Porém, a fama obtida enquanto atriz não a fascina. Nos seus diários, expressa o seu desejo de ser, primeiramente, uma rockstar. «Espero que, quando for famosa, não seja incompreendida», pode ler-se. Courtney acaba primeiro no Alaska, para se abstrair de tudo, e mais tarde em Los Angeles, onde forma as Hole após colocar um anúncio numa fanzine a pedir colaboradores. «As minhas influências são os Big Black, os Sonic Youth e os Fleetwood Mac», escreveu então. O guitarrista Eric Erlandson, com quem mais tarde manteria uma breve relação, é dos primeiros a responder, seguindo-se a baixista Lisa Roberts, sua vizinha, e a baterista Caroline Rue, que conheceu num concerto dos Gwar. Continua, ao mesmo tempo, a trabalhar como stripper, de forma a juntar dinheiro para comprar equipamento e uma carrinha de transporte. Os ensaios das Hole dão-se num estúdio de Hollywood, que lhes foi emprestado pelos Red Hot Chili Peppers.
Faltava uma editora. Uma carta publicada em “Dirty Blonde”, dirigida «ao tipo certo da 4AD», à altura uma das mais conceituadas editoras independentes (lançando álbuns de artistas como os Bauhaus, Dead Can Dance ou Cocteau Twins), revela um misto de ambição com auto-depreciação, duas características que resumem bem a sua personalidade. «Fui vocalista dos Faith No More, o que é uma coisa um bocado azeiteira da qual se ter orgulho, mas farei de tudo para que tenhamos [Hole] um LP numa editora simpática como a vossa – incluindo ter orgulho em coisas azeiteiras». Não se sabe se a 4AD respondeu (ou se se arrependeu mais tarde), mas Courtney e as Hole acabariam a editar o seu primeiro single pela Sympathy for the Record Industry, uma pequena label de Olympia, em 1990.

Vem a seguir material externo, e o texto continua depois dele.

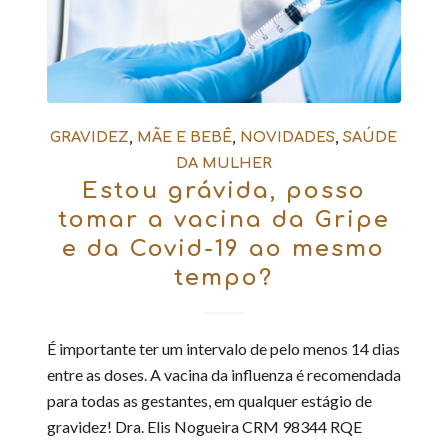
GRAVIDEZ
,
MÃE E BEBÊ
,
NOVIDADES
,
SAÚDE
DA MULHER
Estou grávida, posso
tomar a vacina da Gripe
e da Covid-19 ao mesmo
tempo?
É importante ter um intervalo de pelo menos 14 dias
entre as doses. A vacina da influenza é recomendada
para todas as gestantes, em qualquer estágio de
gravidez! Dra. Elis Nogueira CRM 98344 RQE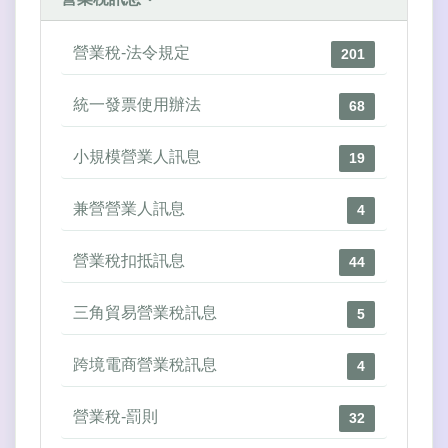
營業稅-法令規定
201
統一發票使用辦法
68
小規模營業人訊息
19
兼營營業人訊息
4
營業稅扣抵訊息
44
三角貿易營業稅訊息
5
跨境電商營業稅訊息
4
營業稅-罰則
32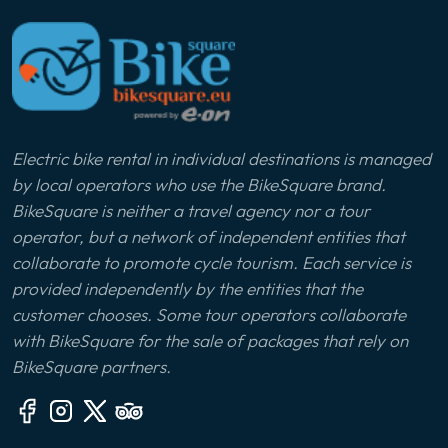
Electric bike rental in individual destinations is managed
by local operators who use the BikeSquare brand.
BikeSquare is neither a travel agency nor a tour
operator, but a network of independent entities that
collaborate to promote cycle tourism. Each service is
provided independently by the entities that the
customer chooses. Some tour operators collaborate
with BikeSquare for the sale of packages that rely on
BikeSquare partners.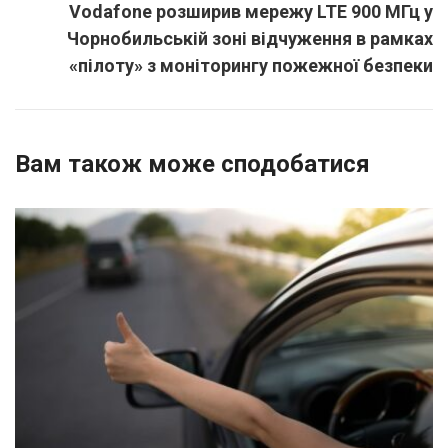
Vodafone розширив мережу LTE 900 МГц у
Чорнобильській зоні відчуження в рамках
«пілоту» з моніторингу пожежної безпеки
Вам також може сподобатися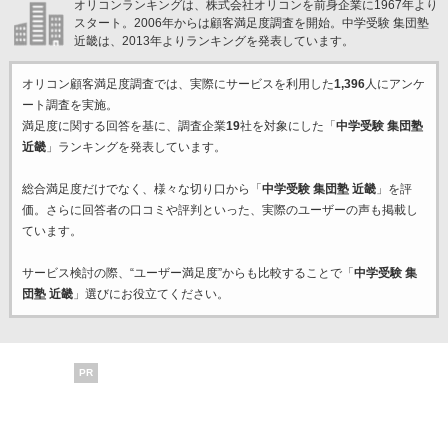
オリコンランキングは、株式会社オリコンを前身企業に1967年より
スタート。2006年からは顧客満足度調査を開始。中学受験 集団塾
近畿は、2013年よりランキングを発表しています。
オリコン顧客満足度調査では、実際にサービスを利用した
1,396
人にアンケ
ート調査を実施。
満足度に関する回答を基に、調査企業
19
社を対象にした「
中学受験 集団塾
近畿
」ランキングを発表しています。
総合満足度だけでなく、様々な切り口から「
中学受験 集団塾 近畿
」を評
価。さらに回答者の口コミや評判といった、実際のユーザーの声も掲載し
ています。
サービス検討の際、“ユーザー満足度”からも比較することで「
中学受験 集
団塾 近畿
」選びにお役立てください。
PR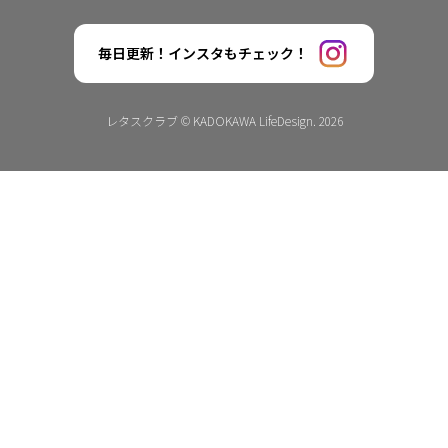
毎日更新！インスタもチェック！
レタスクラブ © KADOKAWA LifeDesign. 2026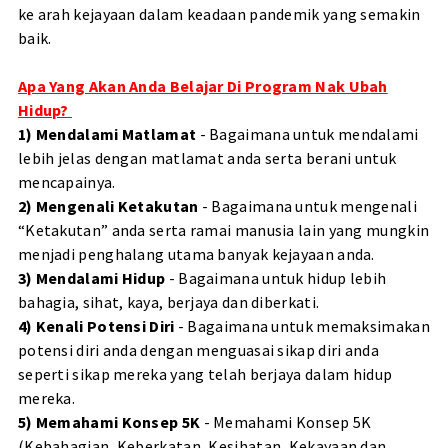
ke arah kejayaan dalam keadaan pandemik yang semakin
baik.
Apa Yang Akan Anda Belajar Di Program Nak Ubah
Hidup?
1) Mendalami Matlamat
- Bagaimana untuk mendalami
lebih jelas dengan matlamat anda serta berani untuk
mencapainya.
2) Mengenali Ketakutan
- Bagaimana untuk mengenali
“Ketakutan” anda serta ramai manusia lain yang mungkin
menjadi penghalang utama banyak kejayaan anda.
3) Mendalami Hidup
- Bagaimana untuk hidup lebih
bahagia, sihat, kaya, berjaya dan diberkati.
4) Kenali Potensi Diri
- Bagaimana untuk memaksimakan
potensi diri anda dengan menguasai sikap diri anda
seperti sikap mereka yang telah berjaya dalam hidup
mereka.
5) Memahami Konsep 5K
- Memahami Konsep 5K
(Kebahagian, Keberkatan, Kesihatan, Kekayaan dan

Thurston Moore, que juntamente com os Sonic Youth era uma espécie de guru da fixeza underground, descobre por esta altura as Hole, e decide ajudar a banda como podia: apresentando-a aos chefões da Sub Pop, que estava em franca ascensão dentro do circuito independente. Bob Whittaker, que antes de ser manager dos Mudhoney trabalhou na Sub Pop, recorda em “Our Band Could Be Your Life” uma mensagem deixada por Thurston Moore num quadro de avisos, nos escritórios da editora: «Ouçam esta banda de Los Angeles». Não tardou para que a Sub Pop aceitasse lançar o segundo single das Hole, até pela insistência de Courtney Love. «A energia e a ambição dela eram muito intensas», admite Megan Jasper, ex-rececionista da Sub Pop, em “Everybody Loves Our Town”. 'Dicknail', segundo single do grupo, sai com o selo da Sub Pop em 1991.
Os Sonic Youth ajudariam ainda, de outra forma, Courtney Love e as Hole, na figura de Kim Gordon, baixista dos nova-iorquinos. Sendo sua fã, Courtney queria que Gordon produzisse o seu álbum de estreia, e escreveu-lhe uma carta nesse sentido. «A minha primeira resposta foi um não», confessa Gordon na sua autobiografia, “A Miúda da Banda”. «Conseguia perceber que ela ou tinha uma personalidade ambígua, ou outra espécie de energia louca e contagiante, e eu estava a tentar evitar essa espécie de drama na minha vida. Por outro lado, eu não tinha muita experiência como produtora. Mas acabei por mudar de ideias, considerando que ela estava a fazer uma coisa interessante».
Gordon descreve a sonoridade dos primórdios das Hole como “confusa”, e poder-se-á fazer uma comparação com a no wave onde os Sonic Youth cresceram (como músicos, e como fãs de música), em Nova Iorque. Em “Hey Ho Let's Go”, biografia dos Ramones escrita por Everett True (que, enquanto crítico musical, foi também ele uma das personalidades mais notórias do grunge), Eric Erlandson revela que as Hole começaram mais coladas aos Ramones, e que isso se alterou assim que as L7 apareceram no meio. «A dada altura, a Courtney decidiu que iríamos ser uma banda livre de Ramones, provavelmente uma reação ao pop punk pastilha-elástica das L7. Despediu todo e qualquer membro do grupo que fosse apanhado a mascar pastilha em palco, ou a usar sapatilhas sujas da Converse... A nossa antiga baixista sugeriu tocar uma versão da 'Carbona Not Glue' e, no dia seguinte, desapareceu», narra.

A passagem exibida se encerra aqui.